The full question:
Suppose we have two categories $\mathcal A$ and $\mathcal B$ for which it makes sense to talk about injective and surjective maps (i.e., there is a faithful functor into the category $\textbf{Sets}$).
If $\mathcal F\colon \mathcal A\to \mathcal B$ is left adjoint to $\mathcal G\colon\mathcal B\to\mathcal A$, so that $$\varphi\colon \operatorname{Hom}_{\mathcal B}(\mathcal F-,-)\overset{\sim}\Rightarrow\operatorname{Hom}_{\mathcal A}(-,\mathcal G -),$$ then can we say that a map $f\colon \mathcal FX\to Y$ is injective (surjective) if and only if $\varphi(f)$ is injective (surjective)?
For example, by Frobenius reciprocity, $\operatorname{Ind}^G_H-\cong \operatorname{Res}_H^G-$. Does this mean that a map $$f\colon \Bbb FG\otimes V\to W $$ in $\Bbb FG$-$\operatorname{Mod}$ is injective if and only if the corresponding map of $\Bbb FH$-modules $$\tilde f\colon V\to \operatorname{Res}^G_HW $$ is injective?
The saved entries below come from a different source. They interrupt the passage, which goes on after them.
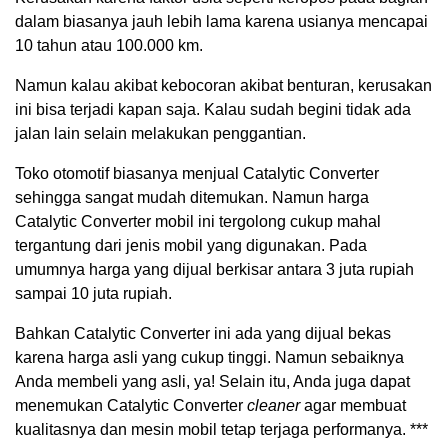
dalam biasanya jauh lebih lama karena usianya mencapai
10 tahun atau 100.000 km.
Namun kalau akibat kebocoran akibat benturan, kerusakan
ini bisa terjadi kapan saja. Kalau sudah begini tidak ada
jalan lain selain melakukan penggantian.
Toko otomotif biasanya menjual Catalytic Converter
sehingga sangat mudah ditemukan. Namun harga
Catalytic Converter mobil ini tergolong cukup mahal
tergantung dari jenis mobil yang digunakan. Pada
umumnya harga yang dijual berkisar antara 3 juta rupiah
sampai 10 juta rupiah.
Bahkan Catalytic Converter ini ada yang dijual bekas
karena harga asli yang cukup tinggi. Namun sebaiknya
Anda membeli yang asli, ya! Selain itu, Anda juga dapat
menemukan Catalytic Converter
cleaner
agar membuat
kualitasnya dan mesin mobil tetap terjaga performanya. ***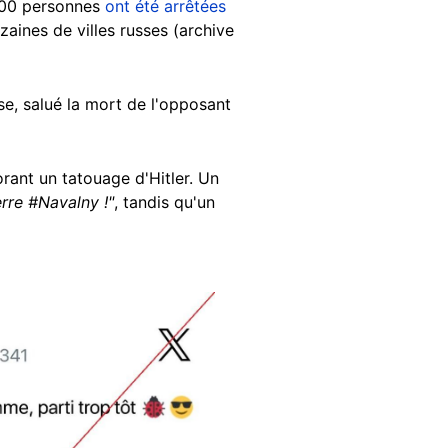
 400 personnes
ont été arrêtées
aines de villes russes (archive
se, salué la mort de l'opposant
rant un tatouage d'Hitler. Un
rre #Navalny !"
, tandis qu'un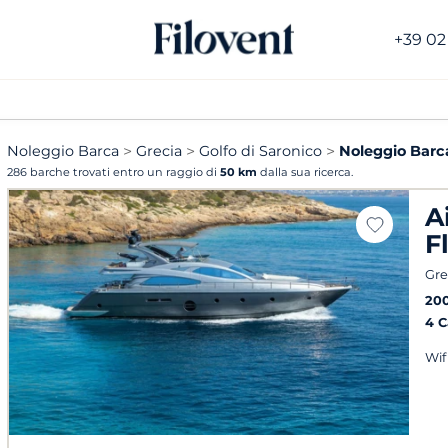
+39 02
Noleggio Barca
Grecia
Golfo di Saronico
Noleggio Barc
286 barche trovati entro un raggio di
50 km
dalla sua ricerca.
A
F
Gre
20
4 
Wif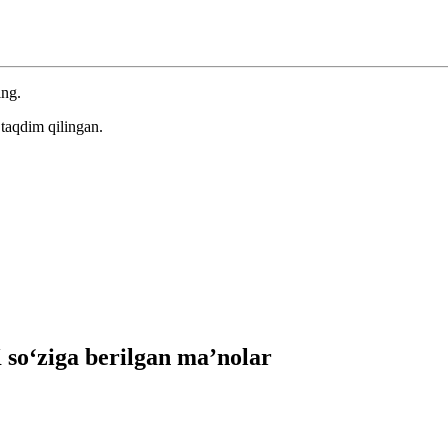
ing.
taqdim qilingan.
o‘ziga berilgan ma’nolar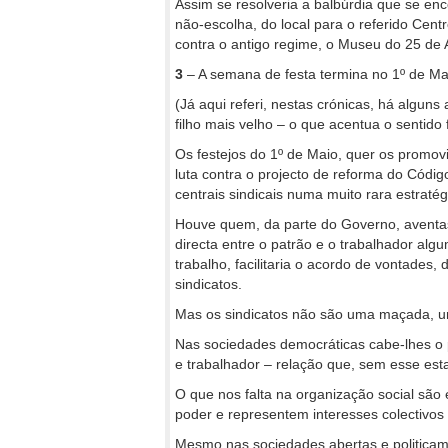
Assim se resolveria a balbúrdia que se enco
não-escolha, do local para o referido Cent
contra o antigo regime, o Museu do 25 de A
3
– A semana de festa termina no 1º de Ma
(Já aqui referi, nestas crónicas, há algu
filho mais velho – o que acentua o sentido 
Os festejos do 1º de Maio, quer os promo
luta contra o projecto de reforma do Códi
centrais sindicais numa muito rara estrat
Houve quem, da parte do Governo, aventass
directa entre o patrão e o trabalhador alg
trabalho, facilitaria o acordo de vontades
sindicatos.
Mas os sindicatos não são uma maçada, u
Nas sociedades democráticas cabe-lhes o 
e trabalhador – relação que, sem esse esta
O que nos falta na organização social são
poder e representem interesses colectivos
Mesmo nas sociedades abertas e politicame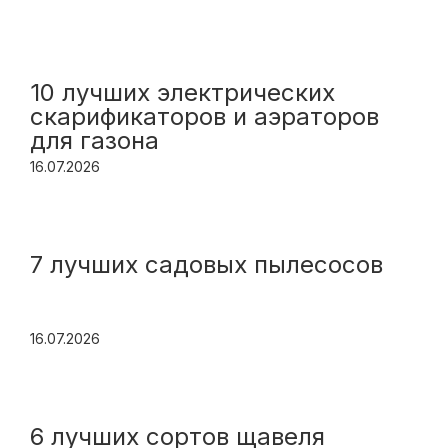
10 лучших электрических
скарификаторов и аэраторов
для газона
16.07.2026
7 лучших садовых пылесосов
16.07.2026
6 лучших сортов щавеля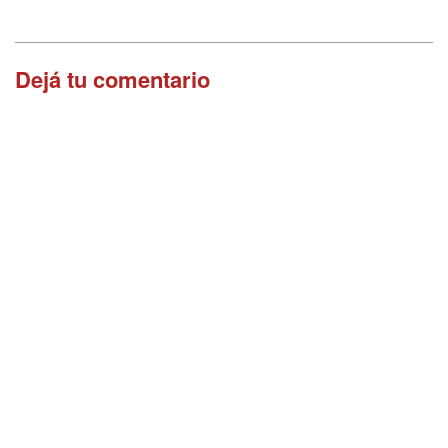
Dejá tu comentario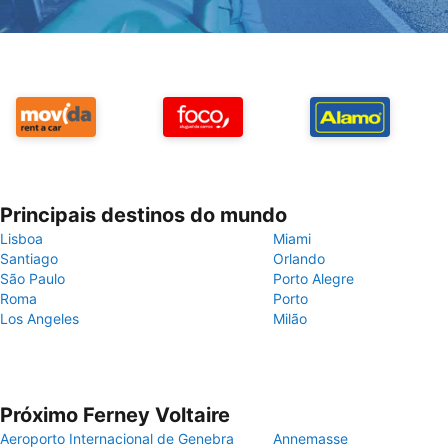
Principais destinos do mundo
Lisboa
Miami
Santiago
Orlando
São Paulo
Porto Alegre
Roma
Porto
Los Angeles
Milão
Próximo Ferney Voltaire
Aeroporto Internacional de Genebra
Annemasse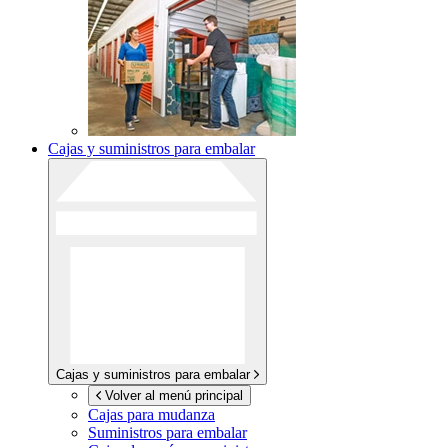
Cajas y suministros para embalar
Cajas y suministros para embalar
Volver al menú principal
Cajas para mudanza
Suministros para embalar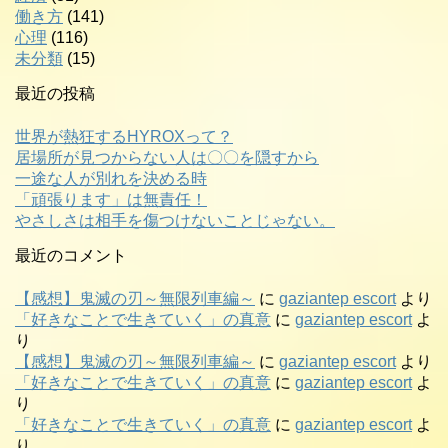
働き方
(141)
心理
(116)
未分類
(15)
最近の投稿
世界が熱狂するHYROXって？
居場所が見つからない人は〇〇を隠すから
一途な人が別れを決める時
「頑張ります」は無責任！
やさしさは相手を傷つけないことじゃない。
最近のコメント
【感想】鬼滅の刃～無限列車編～
に
gaziantep escort
より
「好きなことで生きていく」の真意
に
gaziantep escort
よ
り
【感想】鬼滅の刃～無限列車編～
に
gaziantep escort
より
「好きなことで生きていく」の真意
に
gaziantep escort
よ
り
「好きなことで生きていく」の真意
に
gaziantep escort
よ
り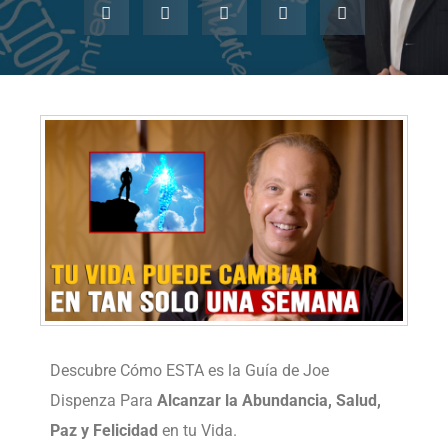
Descubre Cómo ESTA es la Guía de Joe
Dispenza Para
Alcanzar la Abundancia, Salud,
Paz y Felicidad
en tu Vida.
Here, $\tilde f(v)=f(1\otimes v).$ This is a fact that I would love to be true but I'm having a hard time pulling apart.
Here are some counterexamples.
Let $F$ and $G$ be the free and forgetful functor for abelian groups.
Consider the map $\{x,y\} \to G(\mathbb{Z})$ defined by sending $x$ and $y$ to $1$ and $-1$ respectively. This is injective.
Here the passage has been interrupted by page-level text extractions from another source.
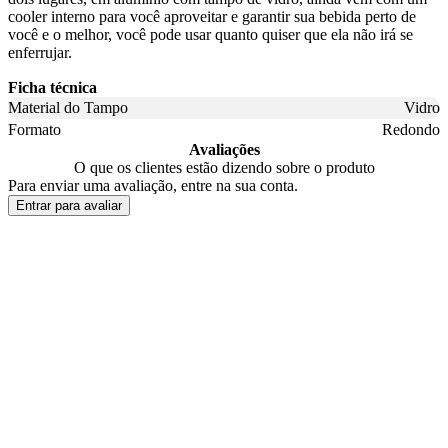
cooler interno para você aproveitar e garantir sua bebida perto de
você e o melhor, você pode usar quanto quiser que ela não irá se
enferrujar.
Ficha técnica
Material do Tampo
Vidro
Formato
Redondo
Avaliações
O que os clientes estão dizendo sobre o produto
Para enviar uma avaliação, entre na sua conta.
Entrar para avaliar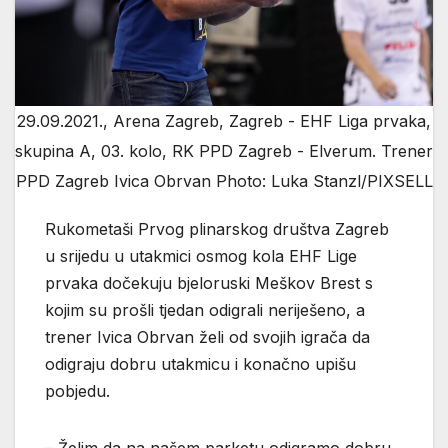
29.09.2021., Arena Zagreb, Zagreb - EHF Liga prvaka,
skupina A, 03. kolo, RK PPD Zagreb - Elverum. Trener
PPD Zagreb Ivica Obrvan Photo: Luka Stanzl/PIXSELL
Rukometaši Prvog plinarskog društva Zagreb
u srijedu u utakmici osmog kola EHF Lige
prvaka dočekuju bjeloruski Meškov Brest s
kojim su prošli tjedan odigrali neriješeno, a
trener Ivica Obrvan želi od svojih igrača da
odigraju dobru utakmicu i konačno upišu
pobjedu.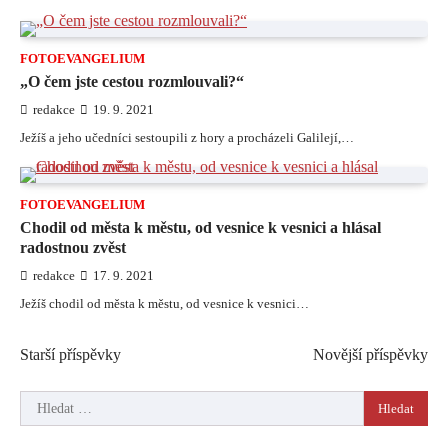
FOTOEVANGELIUM
„O čem jste cestou rozmlouvali?“
redakce
19. 9. 2021
Ježíš a jeho učedníci sestoupili z hory a procházeli Galilejí,…
FOTOEVANGELIUM
Chodil od města k městu, od vesnice k vesnici a hlásal
radostnou zvěst
redakce
17. 9. 2021
Ježíš chodil od města k městu, od vesnice k vesnici…
Navigace
Starší příspěvky
Novější příspěvky
pro
Vyhledávání
příspěvky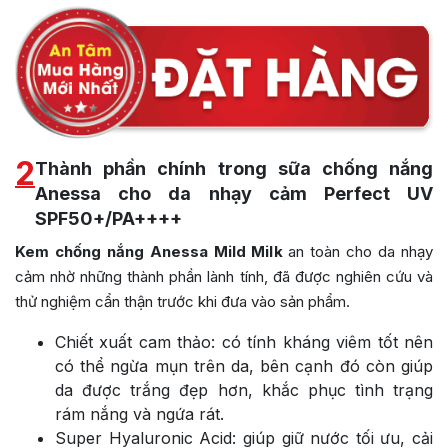
2
Thành phần chính trong sữa chống nắng
Anessa cho da nhạy cảm Perfect UV
SPF50+/PA++++
Kem chống nắng Anessa Mild Milk
an toàn cho da nhạy
cảm nhờ những thành phần lành tính, đã được nghiên cứu và
thử nghiệm cẩn thận trước khi đưa vào sản phẩm.
Chiết xuất cam thảo: có tính kháng viêm tốt nên
có thể ngừa mụn trên da, bên cạnh đó còn giúp
da được trắng đẹp hơn, khắc phục tình trạng
rám nắng và ngứa rát.
Super Hyaluronic Acid: giúp giữ nước tối ưu, cải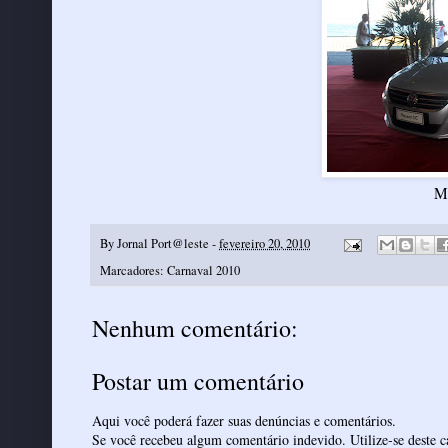
M
By
Jornal Port@leste
-
fevereiro 20, 2010
Marcadores:
Carnaval 2010
Nenhum comentário:
Postar um comentário
Aqui você poderá fazer suas denúncias e comentários.
Se você recebeu algum comentário indevido. Utilize-se deste ca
Its transpose is a map $F(\{x,y\}) \to \mathbb{Z}$. But $F(\{x,y\}) \cong \mathbb{Z} \oplus \mathbb{Z}$, so this map clearly cannot be injective; e.g. the elements $0$ and $x+y$ are distinct but have the same image.
An even simpler counterexample is to start with $\{x\} \to G(\mathbb{Z})$ sending $x$ to $0$.
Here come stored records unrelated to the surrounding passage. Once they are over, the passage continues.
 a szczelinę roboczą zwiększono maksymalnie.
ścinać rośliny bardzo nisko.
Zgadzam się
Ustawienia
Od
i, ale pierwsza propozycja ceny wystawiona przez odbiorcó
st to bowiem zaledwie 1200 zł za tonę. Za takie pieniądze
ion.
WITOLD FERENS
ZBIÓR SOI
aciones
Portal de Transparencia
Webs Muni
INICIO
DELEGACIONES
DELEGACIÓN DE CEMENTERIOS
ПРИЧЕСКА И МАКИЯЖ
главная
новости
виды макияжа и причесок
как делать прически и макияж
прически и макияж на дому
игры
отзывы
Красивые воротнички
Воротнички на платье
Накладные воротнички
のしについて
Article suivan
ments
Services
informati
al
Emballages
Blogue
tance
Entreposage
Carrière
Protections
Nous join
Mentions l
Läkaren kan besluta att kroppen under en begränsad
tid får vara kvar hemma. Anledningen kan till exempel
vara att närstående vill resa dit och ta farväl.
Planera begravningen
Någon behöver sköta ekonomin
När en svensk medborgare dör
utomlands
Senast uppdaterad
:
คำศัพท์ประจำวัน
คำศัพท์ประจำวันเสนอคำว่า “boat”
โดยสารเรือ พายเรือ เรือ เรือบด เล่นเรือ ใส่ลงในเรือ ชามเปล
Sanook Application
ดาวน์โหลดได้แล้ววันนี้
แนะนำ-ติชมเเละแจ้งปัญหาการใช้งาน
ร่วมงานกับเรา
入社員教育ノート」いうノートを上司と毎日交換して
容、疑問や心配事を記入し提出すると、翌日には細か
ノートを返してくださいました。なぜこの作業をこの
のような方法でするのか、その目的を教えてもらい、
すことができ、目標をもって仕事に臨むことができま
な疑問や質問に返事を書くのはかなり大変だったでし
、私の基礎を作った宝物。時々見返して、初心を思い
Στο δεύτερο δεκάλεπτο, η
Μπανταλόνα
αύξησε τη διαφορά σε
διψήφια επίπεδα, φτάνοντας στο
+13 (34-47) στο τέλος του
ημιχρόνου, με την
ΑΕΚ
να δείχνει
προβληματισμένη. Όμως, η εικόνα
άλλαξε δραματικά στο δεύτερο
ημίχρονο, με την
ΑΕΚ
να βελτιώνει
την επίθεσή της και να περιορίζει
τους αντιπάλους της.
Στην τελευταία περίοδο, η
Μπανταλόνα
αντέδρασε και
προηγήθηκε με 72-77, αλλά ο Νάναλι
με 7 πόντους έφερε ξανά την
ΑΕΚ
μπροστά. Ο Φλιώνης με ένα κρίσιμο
To get a counterexample to surjectivity, consider any set $S$. The map $S \to GF(S)$ is not surjective, but its transpose $F(S) \to F(S)$ is.
The dual of this last example gives another counterexample to injectivity. For any abelian group, $G(A) \to G(A)$ is injective, but $FG(A) \to A$ is not.